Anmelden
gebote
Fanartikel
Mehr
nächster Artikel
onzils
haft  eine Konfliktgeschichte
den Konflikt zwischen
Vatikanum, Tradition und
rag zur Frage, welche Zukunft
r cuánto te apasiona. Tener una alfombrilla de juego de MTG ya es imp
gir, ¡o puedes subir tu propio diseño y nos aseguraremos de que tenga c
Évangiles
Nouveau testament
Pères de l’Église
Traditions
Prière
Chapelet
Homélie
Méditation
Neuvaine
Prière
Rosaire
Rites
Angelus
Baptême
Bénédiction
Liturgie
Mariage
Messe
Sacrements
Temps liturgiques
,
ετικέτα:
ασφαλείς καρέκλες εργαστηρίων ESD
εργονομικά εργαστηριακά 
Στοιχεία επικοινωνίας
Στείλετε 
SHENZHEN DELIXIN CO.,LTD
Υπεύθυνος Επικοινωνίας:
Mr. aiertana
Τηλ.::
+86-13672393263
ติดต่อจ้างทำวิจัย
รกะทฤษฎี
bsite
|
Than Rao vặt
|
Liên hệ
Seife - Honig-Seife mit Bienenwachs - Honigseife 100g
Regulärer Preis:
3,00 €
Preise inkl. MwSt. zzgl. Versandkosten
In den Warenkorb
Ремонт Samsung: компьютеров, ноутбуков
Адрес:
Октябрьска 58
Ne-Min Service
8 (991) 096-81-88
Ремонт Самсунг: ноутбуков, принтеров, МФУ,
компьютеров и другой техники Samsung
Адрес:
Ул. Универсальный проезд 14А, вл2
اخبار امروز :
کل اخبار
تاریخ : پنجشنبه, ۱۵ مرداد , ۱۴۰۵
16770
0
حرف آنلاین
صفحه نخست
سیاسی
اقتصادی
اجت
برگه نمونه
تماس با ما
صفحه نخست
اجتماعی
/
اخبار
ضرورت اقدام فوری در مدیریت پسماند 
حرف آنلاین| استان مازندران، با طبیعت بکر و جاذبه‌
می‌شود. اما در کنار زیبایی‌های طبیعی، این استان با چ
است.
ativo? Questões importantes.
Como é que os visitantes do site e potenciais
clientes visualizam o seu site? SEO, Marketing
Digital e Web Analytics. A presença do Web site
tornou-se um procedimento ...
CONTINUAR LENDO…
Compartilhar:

| EXERCISE INSTRUCTIONS |
Exact copies of all the records are to be printed.

| PROBLEM SOLUTION |
Anmelden
gebote
Fanartikel
Mehr
nächster Artikel
onzils
haft  eine Konfliktgeschichte
den Konflikt zwischen
Vatikanum, Tradition und
rag zur Frage, welche Zukunft
r cuánto te apasiona. Tener una alfombrilla de juego de MTG ya es imp
gir, ¡o puedes subir tu propio diseño y nos aseguraremos de que tenga c
Évangiles
Nouveau testament
Pères de l’Église
Traditions
Prière
Chapelet
Homélie
Méditation
Neuvaine
Prière
Rosaire
Rites
Angelus
Baptême
Bénédiction
Liturgie
Mariage
Messe
Sacrements
Temps liturgiques
,
ετικέτα:
ασφαλείς καρέκλες εργαστηρίων ESD
εργονομικά εργαστηριακά 
Στοιχεία επικοινωνίας
Στείλετε 
SHENZHEN DELIXIN CO.,LTD
Υπεύθυνος Επικοινωνίας:
Mr. aiertana
Τηλ.::
+86-13672393263
ติดต่อจ้างทำวิจัย
รกะทฤษฎี
bsite
|
Than Rao vặt
|
Liên hệ
Seife - Honig-Seife mit Bienenwachs - Honigseife 100g
Regulärer Preis:
3,00 €
Preise inkl. MwSt. zzgl. Versandkosten
In den Warenkorb
Ремонт Samsung: компьютеров, ноутбуков
Адрес:
Октябрьска 58
Ne-Min Service
8 (991) 096-81-88
Ремонт Самсунг: ноутбуков, принтеров, МФУ,
компьютеров и другой техники Samsung
Адрес:
Ул. Универсальный проезд 14А, вл2
اخبار امروز :
کل اخبار
تاریخ : پنجشنبه, ۱۵ مرداد , ۱۴۰۵
16770
0
حرف آنلاین
صفحه نخست
سیاسی
اقتصادی
اجت
برگه نمونه
تماس با ما
صفحه نخست
اجتماعی
/
اخبار
ضرورت اقدام فوری در مدیریت پسماند 
حرف آنلاین| استان مازندران، با طبیعت بکر و جاذبه‌
می‌شود. اما در کنار زیبایی‌های طبیعی، این استان با چ
است.
ativo? Questões importantes.
Como é que os visitantes do site e potenciais
clientes visualizam o seu site? SEO, Marketing
Digital e Web Analytics. A presença do Web site
tornou-se um procedimento ...
CONTINUAR LENDO…
Compartilhar:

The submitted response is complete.